Quem a motivou foi sua mãe e os diversos comentários que
recebia no Instagram sobre albinismo. “Fiz o vídeo com muita vergonha, postei,
e não olhei mais. Quem viu a repercussão, com mais de 2 milhões de
visualizações, foi minha mãe. Na hora em que li alguns comentários bem
desagradáveis, pensei em nunca mais gravar. Mas entendi que agora era ainda
mais necessário que não me calasse."
No vídeo em questão, Thielle fala sobre o fato de muitos
pedirem para tocar a sua pele por nunca terem visto uma pessoa albina de perto
antes. “Isso acontece! Às vezes a pessoa já chega e começa a falar encostando.
Por isso é tão importante, para mim, ajudar outros albinos. Mesmo que as
críticas venham, não posso parar.”
Na rede, ela também gosta de frisar que é uma mulher negra.
“As pessoas vivem dizendo que sou branca e ponto. Não é verdade. É preciso ver
o traço da família. Minha mãe é negra, meu pai é negro, toda a minha família é
negra. Tenho traços negróides, boca, nariz, formato do rosto. É fácil
reconhecer um negro albino, é só olhar para os traços”, diz.
De acordo com estudos publicados pelo Instituto Nacional de
Saúde dos EUA, em média uma a cada 17 mil pessoas tem albinismo no mundo todo,
e a condição rara afeta com mais frequência pessoas negras. Conforme estimativa
da SAPS (Secretaria de Atenção Primária à Saúde), aproximadamente 21 mil brasileiros
são albinos, com maioria no Maranhão, local com a maior comunidade de albinos
do país.
Pela falta de discussão sobre o albinismo na mídia e nas
redes, Thielle conta que recebe dúvidas inusitadas. “Na novela, apareci toda
maquiada, e as pessoas não sabiam que maquiagem pega na pele de albino, me
perguntaram muito isso. E pega, claro, é normal. Também me questionam sobre
pintar o cabelo, se a tinta funciona. Óbvio que sim. É cabelo como qualquer
outro. Já pintei o meu de vermelho quando criança e garanto que dá certo.”
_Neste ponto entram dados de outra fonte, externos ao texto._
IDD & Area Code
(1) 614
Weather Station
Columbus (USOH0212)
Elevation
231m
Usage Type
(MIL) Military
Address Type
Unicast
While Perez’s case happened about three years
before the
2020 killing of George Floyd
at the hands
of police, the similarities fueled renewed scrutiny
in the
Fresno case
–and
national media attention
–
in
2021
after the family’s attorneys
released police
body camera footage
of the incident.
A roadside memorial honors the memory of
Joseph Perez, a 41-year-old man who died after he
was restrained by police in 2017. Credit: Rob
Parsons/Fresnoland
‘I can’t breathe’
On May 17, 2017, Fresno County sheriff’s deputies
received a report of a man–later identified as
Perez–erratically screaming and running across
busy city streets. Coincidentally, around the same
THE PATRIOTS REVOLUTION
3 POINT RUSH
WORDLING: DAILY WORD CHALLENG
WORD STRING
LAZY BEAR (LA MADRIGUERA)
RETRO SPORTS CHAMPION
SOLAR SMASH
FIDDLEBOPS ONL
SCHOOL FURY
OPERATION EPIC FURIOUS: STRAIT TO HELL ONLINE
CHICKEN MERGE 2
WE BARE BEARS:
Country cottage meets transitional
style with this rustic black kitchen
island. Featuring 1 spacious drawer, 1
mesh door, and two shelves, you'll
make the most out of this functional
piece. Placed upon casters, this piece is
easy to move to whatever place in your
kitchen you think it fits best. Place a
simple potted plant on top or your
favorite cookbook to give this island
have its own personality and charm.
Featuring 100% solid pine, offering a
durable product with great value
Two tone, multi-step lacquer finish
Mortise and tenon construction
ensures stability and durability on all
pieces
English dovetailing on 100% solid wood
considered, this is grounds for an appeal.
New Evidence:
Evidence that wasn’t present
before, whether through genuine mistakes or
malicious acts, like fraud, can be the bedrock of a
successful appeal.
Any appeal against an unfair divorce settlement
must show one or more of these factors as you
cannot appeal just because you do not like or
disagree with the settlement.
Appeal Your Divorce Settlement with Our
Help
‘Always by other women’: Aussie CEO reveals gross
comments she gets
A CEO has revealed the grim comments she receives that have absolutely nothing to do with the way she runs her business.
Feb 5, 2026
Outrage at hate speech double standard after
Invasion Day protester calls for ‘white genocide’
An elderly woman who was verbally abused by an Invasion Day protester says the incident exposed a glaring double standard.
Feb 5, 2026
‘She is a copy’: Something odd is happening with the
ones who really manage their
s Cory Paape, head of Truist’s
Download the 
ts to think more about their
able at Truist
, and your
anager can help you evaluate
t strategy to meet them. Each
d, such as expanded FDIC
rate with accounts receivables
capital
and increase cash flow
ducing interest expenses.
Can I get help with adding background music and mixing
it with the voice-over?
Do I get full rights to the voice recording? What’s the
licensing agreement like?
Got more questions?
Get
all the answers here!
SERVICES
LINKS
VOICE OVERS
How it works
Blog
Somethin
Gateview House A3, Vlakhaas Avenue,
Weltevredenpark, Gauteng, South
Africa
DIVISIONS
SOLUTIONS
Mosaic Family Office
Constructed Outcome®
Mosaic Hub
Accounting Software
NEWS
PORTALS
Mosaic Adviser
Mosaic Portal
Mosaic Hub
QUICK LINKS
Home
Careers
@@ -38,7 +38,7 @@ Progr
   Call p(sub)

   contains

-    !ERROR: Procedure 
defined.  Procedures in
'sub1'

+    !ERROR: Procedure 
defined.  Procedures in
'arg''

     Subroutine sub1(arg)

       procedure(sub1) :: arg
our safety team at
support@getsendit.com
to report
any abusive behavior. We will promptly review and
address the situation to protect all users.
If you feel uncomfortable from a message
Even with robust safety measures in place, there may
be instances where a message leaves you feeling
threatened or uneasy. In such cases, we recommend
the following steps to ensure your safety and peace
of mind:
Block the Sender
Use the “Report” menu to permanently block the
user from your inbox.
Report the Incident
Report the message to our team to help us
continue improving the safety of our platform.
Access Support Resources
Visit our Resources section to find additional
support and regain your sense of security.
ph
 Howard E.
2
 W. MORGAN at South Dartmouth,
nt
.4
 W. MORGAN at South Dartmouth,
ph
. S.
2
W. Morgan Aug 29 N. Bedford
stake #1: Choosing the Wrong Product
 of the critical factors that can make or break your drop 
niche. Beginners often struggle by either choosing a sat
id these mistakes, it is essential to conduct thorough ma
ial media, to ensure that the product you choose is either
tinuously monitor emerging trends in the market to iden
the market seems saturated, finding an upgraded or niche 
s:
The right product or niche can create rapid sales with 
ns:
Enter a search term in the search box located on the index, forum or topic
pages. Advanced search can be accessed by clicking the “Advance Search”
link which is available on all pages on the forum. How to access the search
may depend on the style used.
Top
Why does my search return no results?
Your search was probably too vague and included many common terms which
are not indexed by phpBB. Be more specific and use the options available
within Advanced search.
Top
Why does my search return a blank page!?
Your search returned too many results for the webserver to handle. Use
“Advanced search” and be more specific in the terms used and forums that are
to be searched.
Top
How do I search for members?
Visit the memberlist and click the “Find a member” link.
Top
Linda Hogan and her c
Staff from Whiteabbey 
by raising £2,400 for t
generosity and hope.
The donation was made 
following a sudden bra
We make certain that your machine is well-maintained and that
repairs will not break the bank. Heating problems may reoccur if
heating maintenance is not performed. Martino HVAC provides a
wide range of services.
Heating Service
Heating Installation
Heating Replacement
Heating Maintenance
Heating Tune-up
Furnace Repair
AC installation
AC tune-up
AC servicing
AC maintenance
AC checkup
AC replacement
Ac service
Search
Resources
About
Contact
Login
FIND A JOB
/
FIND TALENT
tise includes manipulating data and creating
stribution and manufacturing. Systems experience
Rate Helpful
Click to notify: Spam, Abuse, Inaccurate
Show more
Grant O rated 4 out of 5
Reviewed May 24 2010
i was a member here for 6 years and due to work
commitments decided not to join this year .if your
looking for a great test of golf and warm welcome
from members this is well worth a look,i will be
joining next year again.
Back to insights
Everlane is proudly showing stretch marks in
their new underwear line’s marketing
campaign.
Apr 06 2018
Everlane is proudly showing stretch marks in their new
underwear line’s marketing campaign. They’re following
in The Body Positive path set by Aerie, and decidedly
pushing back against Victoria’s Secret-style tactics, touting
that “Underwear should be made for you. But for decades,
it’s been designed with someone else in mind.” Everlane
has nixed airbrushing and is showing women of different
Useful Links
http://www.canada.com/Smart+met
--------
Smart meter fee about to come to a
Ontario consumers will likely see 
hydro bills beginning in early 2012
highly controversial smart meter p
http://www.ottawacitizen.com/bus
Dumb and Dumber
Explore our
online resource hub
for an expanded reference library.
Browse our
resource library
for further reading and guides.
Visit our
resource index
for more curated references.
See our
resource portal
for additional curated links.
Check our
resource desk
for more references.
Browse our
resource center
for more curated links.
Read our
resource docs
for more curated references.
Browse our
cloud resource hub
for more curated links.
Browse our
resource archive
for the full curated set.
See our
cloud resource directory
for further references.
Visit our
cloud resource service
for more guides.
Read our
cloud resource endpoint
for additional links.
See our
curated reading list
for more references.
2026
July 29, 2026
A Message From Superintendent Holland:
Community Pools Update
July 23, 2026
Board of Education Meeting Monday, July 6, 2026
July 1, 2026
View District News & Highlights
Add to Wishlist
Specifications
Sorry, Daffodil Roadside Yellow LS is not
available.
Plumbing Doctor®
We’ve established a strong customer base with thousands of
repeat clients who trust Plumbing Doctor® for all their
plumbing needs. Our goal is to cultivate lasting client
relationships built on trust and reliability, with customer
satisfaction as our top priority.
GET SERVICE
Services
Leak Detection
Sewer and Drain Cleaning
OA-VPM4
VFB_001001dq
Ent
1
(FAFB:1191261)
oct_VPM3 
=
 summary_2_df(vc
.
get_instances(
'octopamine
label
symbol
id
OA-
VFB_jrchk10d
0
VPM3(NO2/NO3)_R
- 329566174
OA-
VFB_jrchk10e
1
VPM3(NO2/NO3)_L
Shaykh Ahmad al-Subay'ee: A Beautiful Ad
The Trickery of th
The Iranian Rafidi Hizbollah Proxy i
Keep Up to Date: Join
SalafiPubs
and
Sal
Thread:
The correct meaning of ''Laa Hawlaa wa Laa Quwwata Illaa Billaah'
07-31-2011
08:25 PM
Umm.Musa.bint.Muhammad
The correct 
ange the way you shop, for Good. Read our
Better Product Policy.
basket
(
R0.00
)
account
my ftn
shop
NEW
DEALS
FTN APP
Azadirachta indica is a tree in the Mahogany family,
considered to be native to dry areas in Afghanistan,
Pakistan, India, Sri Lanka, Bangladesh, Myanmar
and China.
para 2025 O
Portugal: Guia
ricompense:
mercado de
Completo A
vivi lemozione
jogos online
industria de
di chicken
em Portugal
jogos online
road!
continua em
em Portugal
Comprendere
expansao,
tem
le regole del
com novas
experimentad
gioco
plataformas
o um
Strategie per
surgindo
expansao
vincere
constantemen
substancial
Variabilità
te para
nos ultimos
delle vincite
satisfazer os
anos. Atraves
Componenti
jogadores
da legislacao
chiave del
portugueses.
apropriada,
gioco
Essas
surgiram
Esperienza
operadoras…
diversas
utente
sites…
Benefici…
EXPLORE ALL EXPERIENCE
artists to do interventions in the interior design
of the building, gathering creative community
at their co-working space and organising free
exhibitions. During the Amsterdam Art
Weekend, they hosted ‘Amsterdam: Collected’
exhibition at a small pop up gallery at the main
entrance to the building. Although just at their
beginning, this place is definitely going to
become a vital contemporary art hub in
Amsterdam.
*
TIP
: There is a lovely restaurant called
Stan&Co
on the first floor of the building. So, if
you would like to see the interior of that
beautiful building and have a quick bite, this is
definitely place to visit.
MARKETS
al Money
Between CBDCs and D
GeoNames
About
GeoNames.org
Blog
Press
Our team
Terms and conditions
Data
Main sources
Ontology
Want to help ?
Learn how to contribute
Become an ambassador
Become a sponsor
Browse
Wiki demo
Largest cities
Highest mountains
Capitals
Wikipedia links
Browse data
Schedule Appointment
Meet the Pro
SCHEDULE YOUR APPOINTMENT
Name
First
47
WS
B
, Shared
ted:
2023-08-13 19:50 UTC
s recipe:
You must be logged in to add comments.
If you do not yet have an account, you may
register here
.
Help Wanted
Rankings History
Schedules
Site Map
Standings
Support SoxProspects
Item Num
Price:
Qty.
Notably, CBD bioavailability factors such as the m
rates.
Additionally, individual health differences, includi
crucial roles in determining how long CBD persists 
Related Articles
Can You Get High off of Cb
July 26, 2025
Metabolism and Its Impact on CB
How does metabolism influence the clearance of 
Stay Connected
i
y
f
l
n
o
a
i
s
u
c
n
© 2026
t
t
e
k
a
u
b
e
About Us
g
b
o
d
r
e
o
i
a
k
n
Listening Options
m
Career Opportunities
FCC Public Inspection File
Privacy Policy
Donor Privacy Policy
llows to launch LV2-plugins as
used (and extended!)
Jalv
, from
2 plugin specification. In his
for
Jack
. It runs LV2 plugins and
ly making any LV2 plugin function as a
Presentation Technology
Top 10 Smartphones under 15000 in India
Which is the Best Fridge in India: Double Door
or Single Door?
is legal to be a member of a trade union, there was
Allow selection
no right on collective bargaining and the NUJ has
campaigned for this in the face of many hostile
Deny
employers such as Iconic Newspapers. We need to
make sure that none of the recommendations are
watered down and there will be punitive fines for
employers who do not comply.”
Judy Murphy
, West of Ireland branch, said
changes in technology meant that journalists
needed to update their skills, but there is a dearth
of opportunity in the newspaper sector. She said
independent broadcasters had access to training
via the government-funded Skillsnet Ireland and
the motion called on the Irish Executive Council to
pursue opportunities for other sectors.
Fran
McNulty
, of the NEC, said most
'Comecei a me aceitar depois que tive a minha filha'
“Ontem, a minha filha me disse que tem um trabalho para
fazer do Dia da Mulher e precisou citar uma mulher inspiradora. Ela comentou
que falou sobre mim, por me ver como uma pessoa forte, que nunca abaixa a
cabeça. Isso me emocionou demais. Os meus filhos, infelizmente, já me viram
passando por situações de preconceito com agressão verbal”, desabafou.
Agora, após o reconhecimento e a participação em uma novela,
Thielle planeja seguir usando as suas redes sociais para a conscientização.
“Quanto mais a gente expõe e fala sobre o assunto, mais ensina.”